The area proposed for scheduling comprises the remains described and an area around them within which related material is likely to survive. It is an irregular polygon in shape, with maximum dimensions of 101m N-S by 104m E-W (115m WSW-ENE), as marked in red on the accompanying map.

Source: Historic Environment Scotland

Statement of Scheduling

The monument is of national importance because of its potential to contribute to an understanding of post-medieval, and possibly medieval, settlement and economy.
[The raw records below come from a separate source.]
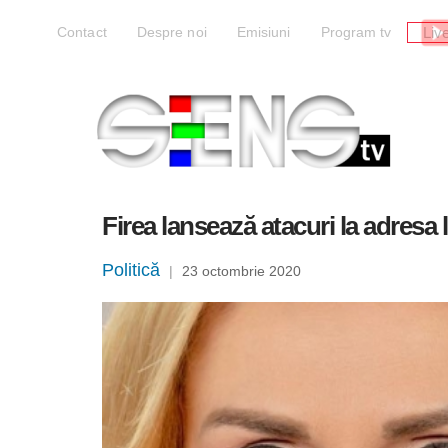
Liv
Contact
Despre noi
Emisiuni
Program tv
Firea lansează atacuri la adresa
Politică
|
23 octombrie 2020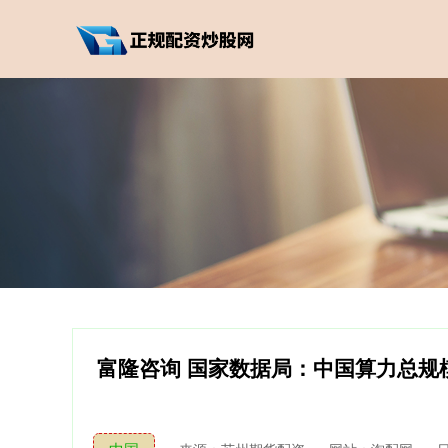
富隆咨询 国家数据局：中国算力总规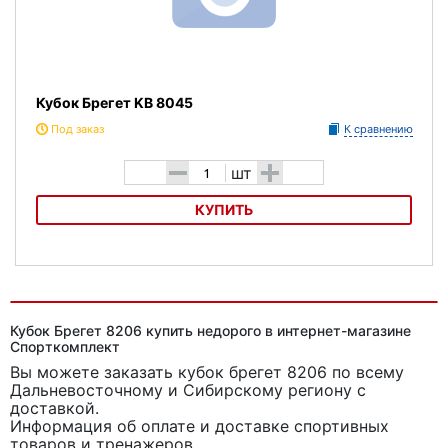
Кубок Брегет KB 8045
Под заказ
К сравнению
-
+
шт
КУПИТЬ
Кубок Брегет KB 8045
Кубок Брегет 8206 купить недорого в интернет-магазине
Спорткомплект
Вы можете заказать кубок брегет 8206
по всему
Дальневосточному и Сибирскому региону с
доставкой.
Информация об оплате и доставке спортивных
товаров и тренажеров.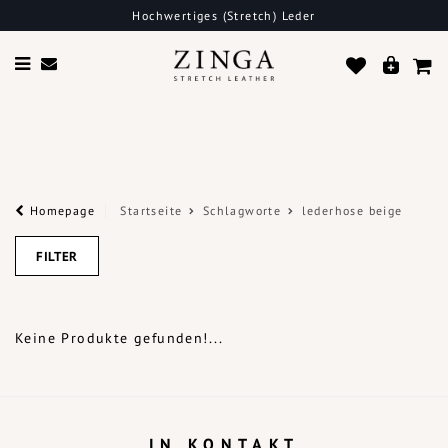
Hochwertiges (Stretch) Leder
Homepage
Startseite
Schlagworte
lederhose beige
FILTER
Keine Produkte gefunden!...
IN KONTAKT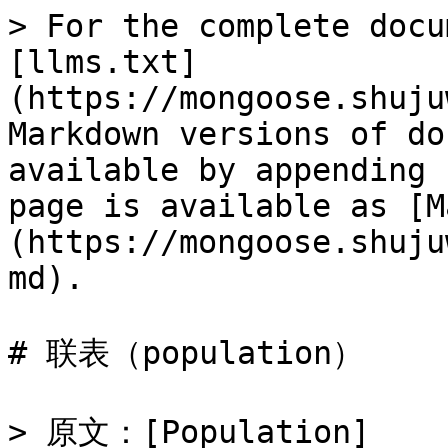
> For the complete docu
[llms.txt]
(https://mongoose.shuju
Markdown versions of do
available by appending 
page is available as [M
(https://mongoose.shuju
md).

# 联表（population）

> 原文：[Population]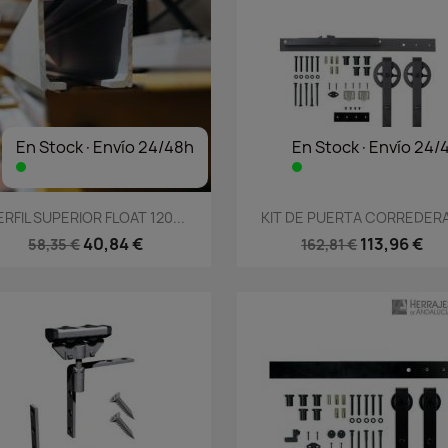
En Stock·Envío 24/48h
En Stock·Envío 24/
Vista rápida
Vista rápida


ERFIL SUPERIOR FLOAT 120...
KIT DE PUERTA CORREDERA.
40,84 €
113,96 €
58,35 €
162,81 €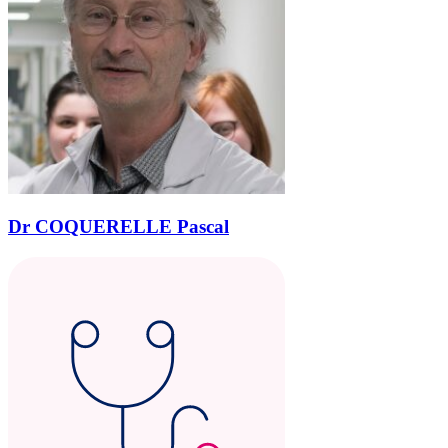
Dr COQUERELLE Pascal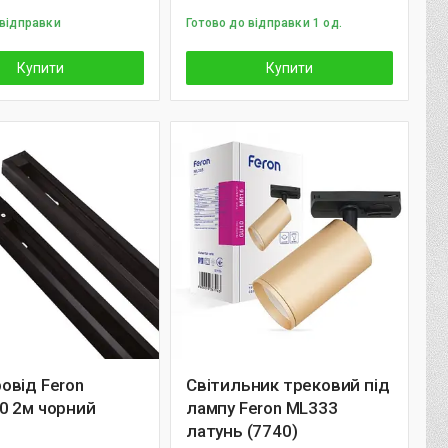
 відправки
Готово до відправки 1 од.
Купити
Купити
овід Feron
Світильник трековий під
0 2м чорний
лампу Feron ML333
латунь (7740)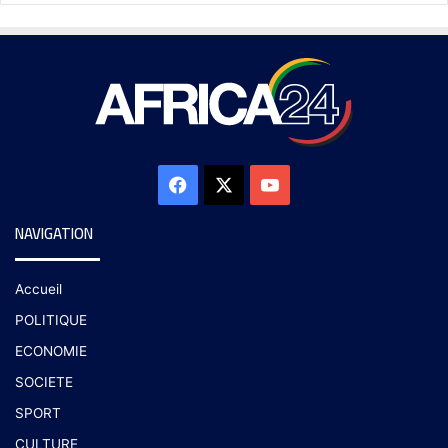
NAVIGATION
Accueil
POLITIQUE
ECONOMIE
SOCIETE
SPORT
CULTURE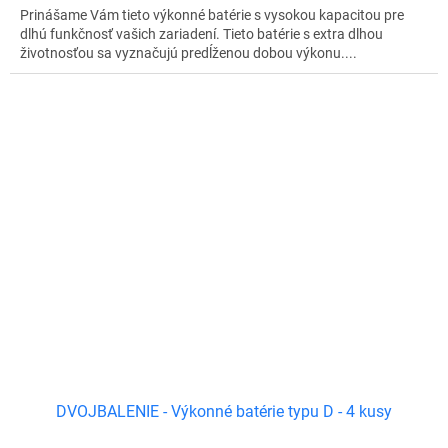
Prinášame Vám tieto výkonné batérie s vysokou kapacitou pre
dlhú funkčnosť vašich zariadení. Tieto batérie s extra dlhou
životnosťou sa vyznačujú predĺženou dobou výkonu....
DVOJBALENIE - Výkonné batérie typu D - 4 kusy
Its importance is increased by the cartographic and survey evidence that this site was occupied and adapted over a period of at least several hundred years.

Source: Historic Environment Scotland



The monument is recorded by RCAHMS as NM32SE 18.


Gray I and Gilfillan E 1990, 'Cnoc an t-suidhe (Bunessan parish), cairn, fieldbanks, settlement', DISCOVERY EXCAV SCOT, 32.

Gray I and Gilfillan E 1991, 'Cnoc an t-suidhe, Mull (Kilfinichen & Kilvickeon parish): cairn, fieldbanks, settlement', DISCOVERY EXCAV SCOT, 52.

Map references:

Blaeu, J 1654 Mula Insula, quae ex Aebudarum numero una est, et Lochabriae ad occasum praetenditur. The Yle of Mul which is one of the Westerne Yles, and lyeth ovir against Lochabyr / Auct. Timothy Pont.

Ordnance Survey 1881 First Edition Map (Argyllshire), sheet cxvii, 6 inches to 1 mile.